Sonra dünkü sahne aynen tekrarlanır.Önce “ Allahsız, dinsiz kitapsızlar” diye bir manga asker komünistleri coplarla bayıltana kadar döver.Sonrada “-ulan seni kim Allah’ın kitabını korumakla görevlendirdi “ diyerek Gaffari’yi perişan ederler.

Üçünün de yürüyecek, ayağa kalkacak halleri yoktur.

Ayaklarından sürükleyerek tecritin ortasına getirip et yığını halinde üst üste bırakırlar.

Üçü de ağrılardan inlemektedir.

Zar zor Gaffari birkaç dakika sonra üst ranzaya tırmanır.

Oruçtur!..

İftar saati henüz gelmemiştir.

Orucun ilk iki günü iftar menüsü “yediği coplardır !”.

Komünistler henüz yerden kalkamamışlardır.

Gaffari’i titrek sesle aşağıya seslenir:

- “Ulan köpekler. Yarın yine aynı şeyi yapın, yine görüşeceğiz” der.

Komünistler bitkin, acı içinde cevap verirler.

- Ulan sen manyak mısın? Halimizi görmüyor musun?. Seni sanki ayırıyorlar mı.? Senide komalık olana kadar dövüyorlar.

Yukarıdan Gaffari’i yarı istihza, yarı tehtidle aşağıya seslenir.

- Bakın adiler, sizin hesap edemediğiniz şu. Siz iki kişi dayak yiyorsunuz ben tek. Ölene kadar devam edeceğim.Sizden iki kişi gider ben tek.Kim kazançlı.? Unuttunuz galiba biz sizinle niye çatışıyoruz? “Ezan susmasın, Bayrak inmesin” diye değil mi?

Ben burda neyin kavgasını veriyorum? Siz o terbiyesizliğe devam ettikçe bana kavga farz.Hodri meydan.Kim sağ kalırsa.” der.

Tecritte bir sessizlik olur.

Ertesi günü Gaffari yine oruçtur ve üst ranzadan aşağıya neler olacak diye bakmaktadır.

Komünistler yine yemeklerini yerler, ve sıra çöplerini sarmaya gelir.

Üst ranzaya bakarlar.
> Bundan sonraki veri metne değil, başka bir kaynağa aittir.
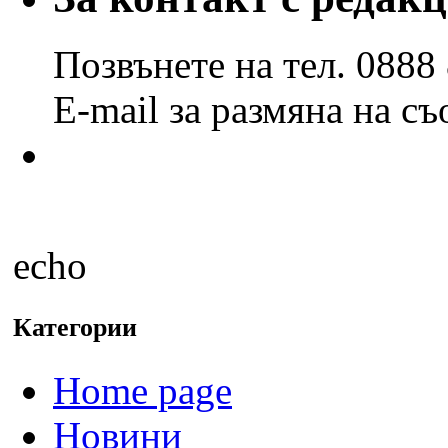
месеци
Позвънете на тел. 0888
E-mail за размяна на с
echo
Категории
Home page
Новини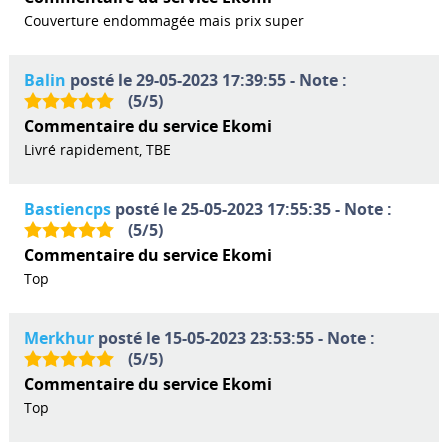
Couverture endommagée mais prix super
Balin
posté le 29-05-2023 17:39:55 - Note :
(
5
/
5
)
Commentaire du service Ekomi
Livré rapidement, TBE
Bastiencps
posté le 25-05-2023 17:55:35 - Note :
(
5
/
5
)
Commentaire du service Ekomi
Top
Merkhur
posté le 15-05-2023 23:53:55 - Note :
(
5
/
5
)
Commentaire du service Ekomi
Top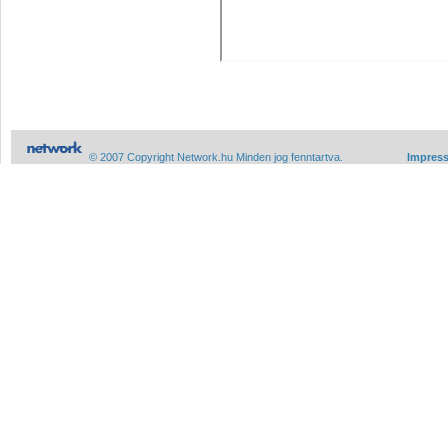
© 2007 Copyright Network.hu Minden jog fenntartva.
Impres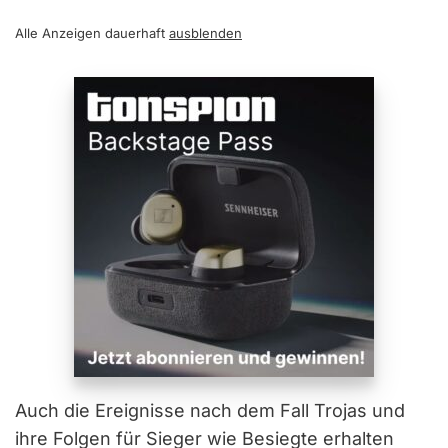
Alle Anzeigen dauerhaft
ausblenden
Auch die Ereignisse nach dem Fall Trojas und
ihre Folgen für Sieger wie Besiegte erhalten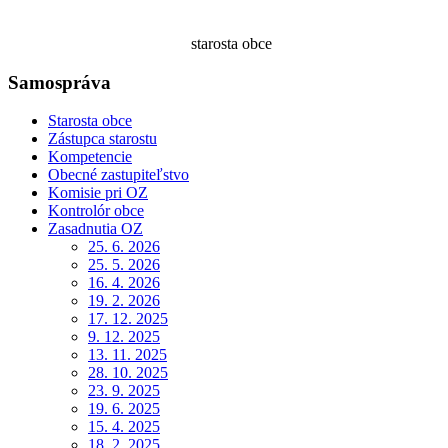
starosta obce
Samospráva
Starosta obce
Zástupca starostu
Kompetencie
Obecné zastupiteľstvo
Komisie pri OZ
Kontrolór obce
Zasadnutia OZ
25. 6. 2026
25. 5. 2026
16. 4. 2026
19. 2. 2026
17. 12. 2025
9. 12. 2025
13. 11. 2025
28. 10. 2025
23. 9. 2025
19. 6. 2025
15. 4. 2025
18. 2. 2025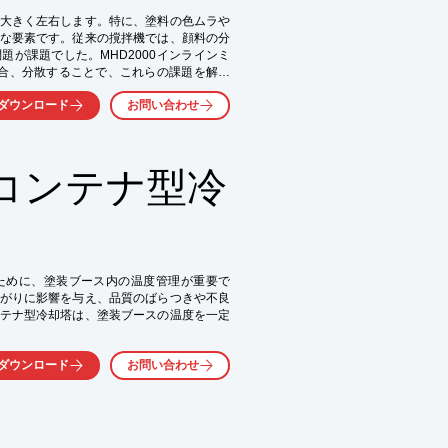
大きく左右します。特に、塗料の色ムラや
な要素です。従来の撹拌機では、顔料の分
が課題でした。MHD2000インラインミ
合、分散することで、これらの課題を解決
ダウンロード
お問い合わせ
コンテナ型冷
ために、塗装ブース内の温度管理が重要で
がりに影響を与え、品質のばらつきや不良
テナ型冷却塔は、塗装ブースの温度を一定
ダウンロード
お問い合わせ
Karayağız Antep delikanlısı Gaffarinin kararlılığının işareti “şahin bakışlı” iki kara gözü ile göz göze gelirler.

İki komünist, bir birlerine kısa bir bakıştan sonra Gaffari’ye dönerler ve

- Ver şu Kelebek ilavesini al şu “ilaveni” derler.

Değiş tokuş tamamlanır.

Gaffari artık o gün iftarını “dayakla” açmayacaktır !..

Kuru, kara tayını, taşlı ve mercimekleri tam pişmemiş soğuk yemeği ve bir birine yapışmış hamurlaşmış topak topak olmuş yağsız, tuzsuz soğuk makarnası ve melamin bardaktaki çayı ile iftarını yapacaktır.

Huzurlu ve mutludur.

Şükrü paşanın askerlerinden yine de şanslı olduğunu düşünerek, “süpürge tohumundan” çorba ve çeyrek tayınla iftar yapan Edirne cephesindeki atalarıma acaba layık olabilmiş miyim ?..diye düşünür.

Üç idam İstemi ile yargılandığını unutup, yattığı ranzadan tavanı seyrederken niçin gülümsediğini kim bilebilirdi ki?